=== Stored data ===
::::

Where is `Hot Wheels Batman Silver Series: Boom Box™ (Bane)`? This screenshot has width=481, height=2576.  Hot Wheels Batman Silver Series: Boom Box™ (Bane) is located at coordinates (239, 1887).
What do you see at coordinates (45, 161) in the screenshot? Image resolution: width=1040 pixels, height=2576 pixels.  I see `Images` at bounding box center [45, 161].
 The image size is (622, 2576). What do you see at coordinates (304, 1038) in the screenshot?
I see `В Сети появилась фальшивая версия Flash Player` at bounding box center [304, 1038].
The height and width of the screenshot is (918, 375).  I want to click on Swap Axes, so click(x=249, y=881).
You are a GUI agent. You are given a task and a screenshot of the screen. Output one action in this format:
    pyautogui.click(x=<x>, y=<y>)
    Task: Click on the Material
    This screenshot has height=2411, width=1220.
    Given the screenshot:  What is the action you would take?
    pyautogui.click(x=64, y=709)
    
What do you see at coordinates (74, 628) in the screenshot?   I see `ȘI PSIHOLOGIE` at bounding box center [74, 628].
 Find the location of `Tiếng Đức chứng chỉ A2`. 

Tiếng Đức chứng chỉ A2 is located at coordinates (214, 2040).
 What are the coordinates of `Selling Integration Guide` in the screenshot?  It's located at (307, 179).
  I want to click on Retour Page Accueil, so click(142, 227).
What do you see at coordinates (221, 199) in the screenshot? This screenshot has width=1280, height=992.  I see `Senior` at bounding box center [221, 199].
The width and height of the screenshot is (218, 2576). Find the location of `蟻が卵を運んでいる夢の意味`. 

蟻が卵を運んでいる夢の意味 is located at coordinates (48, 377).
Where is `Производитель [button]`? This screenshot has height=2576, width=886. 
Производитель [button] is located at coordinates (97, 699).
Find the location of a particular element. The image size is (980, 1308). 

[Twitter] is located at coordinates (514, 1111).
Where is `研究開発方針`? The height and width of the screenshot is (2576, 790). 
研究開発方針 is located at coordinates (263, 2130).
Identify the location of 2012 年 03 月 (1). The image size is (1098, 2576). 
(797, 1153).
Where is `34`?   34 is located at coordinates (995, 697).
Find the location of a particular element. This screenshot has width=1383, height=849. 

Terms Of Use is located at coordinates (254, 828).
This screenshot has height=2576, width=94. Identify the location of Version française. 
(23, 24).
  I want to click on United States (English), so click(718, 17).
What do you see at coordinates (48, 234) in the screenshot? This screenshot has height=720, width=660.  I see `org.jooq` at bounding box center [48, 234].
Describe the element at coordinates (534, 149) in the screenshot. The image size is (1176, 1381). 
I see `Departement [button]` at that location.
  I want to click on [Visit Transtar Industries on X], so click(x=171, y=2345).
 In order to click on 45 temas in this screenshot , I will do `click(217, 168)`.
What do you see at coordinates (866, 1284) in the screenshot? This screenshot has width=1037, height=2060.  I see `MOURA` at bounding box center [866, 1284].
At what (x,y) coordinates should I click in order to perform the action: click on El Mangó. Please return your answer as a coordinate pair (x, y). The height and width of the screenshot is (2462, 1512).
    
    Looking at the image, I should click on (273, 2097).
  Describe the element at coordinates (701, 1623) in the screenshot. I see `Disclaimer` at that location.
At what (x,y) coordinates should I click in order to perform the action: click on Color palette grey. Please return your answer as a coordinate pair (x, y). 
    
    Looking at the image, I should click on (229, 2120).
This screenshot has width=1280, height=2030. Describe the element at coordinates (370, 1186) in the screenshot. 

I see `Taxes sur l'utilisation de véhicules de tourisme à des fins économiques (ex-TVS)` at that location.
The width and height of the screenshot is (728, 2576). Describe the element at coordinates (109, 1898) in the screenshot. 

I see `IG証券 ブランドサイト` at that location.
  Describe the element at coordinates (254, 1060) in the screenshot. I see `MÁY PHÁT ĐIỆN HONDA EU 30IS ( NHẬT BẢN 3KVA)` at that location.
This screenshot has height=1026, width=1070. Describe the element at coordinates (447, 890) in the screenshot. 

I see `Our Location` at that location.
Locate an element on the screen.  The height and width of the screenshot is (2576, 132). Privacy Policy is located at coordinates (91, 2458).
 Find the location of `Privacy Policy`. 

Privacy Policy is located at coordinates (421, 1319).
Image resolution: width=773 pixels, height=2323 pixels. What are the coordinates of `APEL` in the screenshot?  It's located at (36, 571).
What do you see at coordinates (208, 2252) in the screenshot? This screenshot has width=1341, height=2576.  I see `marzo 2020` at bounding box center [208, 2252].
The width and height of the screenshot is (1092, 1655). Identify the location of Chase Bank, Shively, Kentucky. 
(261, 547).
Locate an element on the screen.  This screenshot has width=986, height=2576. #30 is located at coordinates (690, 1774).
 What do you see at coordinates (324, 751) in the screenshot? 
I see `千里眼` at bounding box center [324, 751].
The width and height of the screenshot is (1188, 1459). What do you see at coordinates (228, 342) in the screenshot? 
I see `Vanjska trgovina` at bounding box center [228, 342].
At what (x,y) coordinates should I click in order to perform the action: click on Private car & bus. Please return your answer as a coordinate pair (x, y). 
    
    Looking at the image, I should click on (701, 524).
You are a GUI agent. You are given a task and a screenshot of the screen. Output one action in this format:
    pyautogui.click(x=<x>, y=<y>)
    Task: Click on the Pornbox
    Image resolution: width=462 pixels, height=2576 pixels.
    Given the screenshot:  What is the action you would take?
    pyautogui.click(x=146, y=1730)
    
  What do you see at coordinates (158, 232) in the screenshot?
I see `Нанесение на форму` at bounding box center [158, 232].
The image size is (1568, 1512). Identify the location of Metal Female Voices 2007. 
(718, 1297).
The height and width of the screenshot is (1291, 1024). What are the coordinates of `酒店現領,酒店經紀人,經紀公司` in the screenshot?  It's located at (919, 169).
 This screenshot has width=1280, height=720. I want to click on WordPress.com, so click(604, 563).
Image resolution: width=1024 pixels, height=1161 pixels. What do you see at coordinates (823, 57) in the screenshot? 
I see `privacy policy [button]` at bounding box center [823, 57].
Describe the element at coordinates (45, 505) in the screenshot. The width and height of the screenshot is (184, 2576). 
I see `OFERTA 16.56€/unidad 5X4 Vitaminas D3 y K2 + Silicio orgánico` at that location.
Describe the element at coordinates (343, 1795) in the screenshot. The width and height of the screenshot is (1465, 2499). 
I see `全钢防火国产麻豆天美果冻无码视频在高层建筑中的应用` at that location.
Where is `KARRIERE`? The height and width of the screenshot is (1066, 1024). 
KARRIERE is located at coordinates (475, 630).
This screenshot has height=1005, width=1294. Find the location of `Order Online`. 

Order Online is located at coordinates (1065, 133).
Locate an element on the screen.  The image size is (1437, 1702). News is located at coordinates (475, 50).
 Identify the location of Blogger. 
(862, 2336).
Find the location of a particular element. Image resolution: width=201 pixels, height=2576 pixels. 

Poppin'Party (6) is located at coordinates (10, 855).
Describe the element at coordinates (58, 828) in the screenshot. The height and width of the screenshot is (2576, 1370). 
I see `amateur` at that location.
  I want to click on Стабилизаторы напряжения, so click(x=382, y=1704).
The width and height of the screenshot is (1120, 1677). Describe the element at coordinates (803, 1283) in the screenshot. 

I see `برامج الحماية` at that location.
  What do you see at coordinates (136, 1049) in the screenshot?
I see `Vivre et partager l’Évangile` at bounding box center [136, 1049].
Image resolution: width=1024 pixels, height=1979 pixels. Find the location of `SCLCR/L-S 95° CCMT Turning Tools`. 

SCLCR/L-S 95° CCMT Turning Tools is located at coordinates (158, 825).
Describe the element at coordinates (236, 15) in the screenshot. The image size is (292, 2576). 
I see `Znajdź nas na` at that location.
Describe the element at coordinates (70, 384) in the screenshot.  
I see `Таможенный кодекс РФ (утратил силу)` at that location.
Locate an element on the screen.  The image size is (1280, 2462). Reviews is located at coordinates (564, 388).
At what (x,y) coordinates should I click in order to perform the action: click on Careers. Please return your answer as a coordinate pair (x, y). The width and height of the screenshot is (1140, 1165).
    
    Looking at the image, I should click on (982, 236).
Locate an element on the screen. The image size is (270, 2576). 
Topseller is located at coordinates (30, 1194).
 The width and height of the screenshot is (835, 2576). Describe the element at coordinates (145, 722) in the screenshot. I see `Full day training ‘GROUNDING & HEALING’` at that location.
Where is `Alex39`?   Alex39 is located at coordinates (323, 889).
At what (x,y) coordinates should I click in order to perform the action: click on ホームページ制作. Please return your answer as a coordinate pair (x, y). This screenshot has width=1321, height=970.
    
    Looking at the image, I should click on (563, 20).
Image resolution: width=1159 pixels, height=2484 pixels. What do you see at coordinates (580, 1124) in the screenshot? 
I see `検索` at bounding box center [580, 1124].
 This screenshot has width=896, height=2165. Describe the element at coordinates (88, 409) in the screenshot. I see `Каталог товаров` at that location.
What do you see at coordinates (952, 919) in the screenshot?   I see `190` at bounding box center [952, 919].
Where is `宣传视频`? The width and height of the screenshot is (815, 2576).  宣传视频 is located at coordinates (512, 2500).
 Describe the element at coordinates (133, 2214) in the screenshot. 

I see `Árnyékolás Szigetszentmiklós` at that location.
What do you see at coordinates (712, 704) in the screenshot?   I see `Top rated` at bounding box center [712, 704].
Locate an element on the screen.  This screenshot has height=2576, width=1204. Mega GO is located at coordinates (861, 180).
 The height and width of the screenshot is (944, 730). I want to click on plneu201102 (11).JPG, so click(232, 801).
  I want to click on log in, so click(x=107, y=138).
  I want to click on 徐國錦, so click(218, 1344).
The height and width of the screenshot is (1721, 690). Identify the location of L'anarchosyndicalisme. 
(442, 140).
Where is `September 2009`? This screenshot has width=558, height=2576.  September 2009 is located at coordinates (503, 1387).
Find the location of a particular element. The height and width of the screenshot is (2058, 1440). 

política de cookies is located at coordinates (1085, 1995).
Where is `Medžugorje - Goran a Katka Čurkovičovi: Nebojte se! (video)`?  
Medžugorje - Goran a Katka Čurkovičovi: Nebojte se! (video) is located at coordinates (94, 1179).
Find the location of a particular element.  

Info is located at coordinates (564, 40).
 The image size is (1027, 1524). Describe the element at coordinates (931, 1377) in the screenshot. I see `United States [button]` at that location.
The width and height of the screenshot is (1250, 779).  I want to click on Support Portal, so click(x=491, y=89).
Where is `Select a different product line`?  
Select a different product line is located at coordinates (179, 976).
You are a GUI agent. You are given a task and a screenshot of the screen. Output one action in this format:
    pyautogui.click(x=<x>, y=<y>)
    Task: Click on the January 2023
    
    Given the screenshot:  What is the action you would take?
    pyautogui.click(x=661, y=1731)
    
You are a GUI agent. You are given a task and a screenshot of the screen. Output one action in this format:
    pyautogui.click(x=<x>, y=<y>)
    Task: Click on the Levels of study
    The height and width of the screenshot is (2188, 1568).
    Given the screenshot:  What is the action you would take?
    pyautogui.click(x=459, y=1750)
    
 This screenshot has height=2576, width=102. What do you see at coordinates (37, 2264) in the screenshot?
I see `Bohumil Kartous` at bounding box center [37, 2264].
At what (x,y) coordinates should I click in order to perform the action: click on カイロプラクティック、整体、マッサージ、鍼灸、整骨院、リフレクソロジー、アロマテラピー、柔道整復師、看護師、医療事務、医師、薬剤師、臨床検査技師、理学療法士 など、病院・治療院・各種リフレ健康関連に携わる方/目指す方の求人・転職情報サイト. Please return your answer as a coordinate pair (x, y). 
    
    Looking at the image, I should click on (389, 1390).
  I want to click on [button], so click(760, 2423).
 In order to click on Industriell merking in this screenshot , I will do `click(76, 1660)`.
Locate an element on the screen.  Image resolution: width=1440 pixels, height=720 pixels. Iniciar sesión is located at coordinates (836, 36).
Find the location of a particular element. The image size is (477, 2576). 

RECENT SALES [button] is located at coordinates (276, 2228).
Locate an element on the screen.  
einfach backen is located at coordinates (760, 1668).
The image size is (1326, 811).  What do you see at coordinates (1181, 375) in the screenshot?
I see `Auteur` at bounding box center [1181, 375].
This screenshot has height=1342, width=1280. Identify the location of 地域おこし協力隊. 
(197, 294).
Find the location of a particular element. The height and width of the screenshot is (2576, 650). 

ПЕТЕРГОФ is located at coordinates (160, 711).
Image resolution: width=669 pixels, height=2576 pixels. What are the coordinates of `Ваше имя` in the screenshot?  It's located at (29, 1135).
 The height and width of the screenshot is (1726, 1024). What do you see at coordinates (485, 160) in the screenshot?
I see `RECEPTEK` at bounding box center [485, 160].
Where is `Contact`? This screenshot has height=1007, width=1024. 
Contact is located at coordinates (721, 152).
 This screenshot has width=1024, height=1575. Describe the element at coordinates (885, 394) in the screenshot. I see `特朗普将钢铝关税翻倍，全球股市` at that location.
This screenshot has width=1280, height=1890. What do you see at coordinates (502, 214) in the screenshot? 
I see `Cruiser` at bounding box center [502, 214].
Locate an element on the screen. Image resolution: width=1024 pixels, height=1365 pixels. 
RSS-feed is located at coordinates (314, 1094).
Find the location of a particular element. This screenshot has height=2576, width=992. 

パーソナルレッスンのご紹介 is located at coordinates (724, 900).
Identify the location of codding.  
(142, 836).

::::

=== What is being asked ===
The reply should consist solely of the lines of the data, exact, from the opening line through the line with "The height and width of the screenshot is (918, 375).", inclusive.

=== Output for this task ===
Where is `Hot Wheels Batman Silver Series: Boom Box™ (Bane)`? This screenshot has width=481, height=2576.  Hot Wheels Batman Silver Series: Boom Box™ (Bane) is located at coordinates (239, 1887).
What do you see at coordinates (45, 161) in the screenshot? Image resolution: width=1040 pixels, height=2576 pixels.  I see `Images` at bounding box center [45, 161].
 The image size is (622, 2576). What do you see at coordinates (304, 1038) in the screenshot?
I see `В Сети появилась фальшивая версия Flash Player` at bounding box center [304, 1038].
The height and width of the screenshot is (918, 375).  I want to click on Swap Axes, so click(x=249, y=881).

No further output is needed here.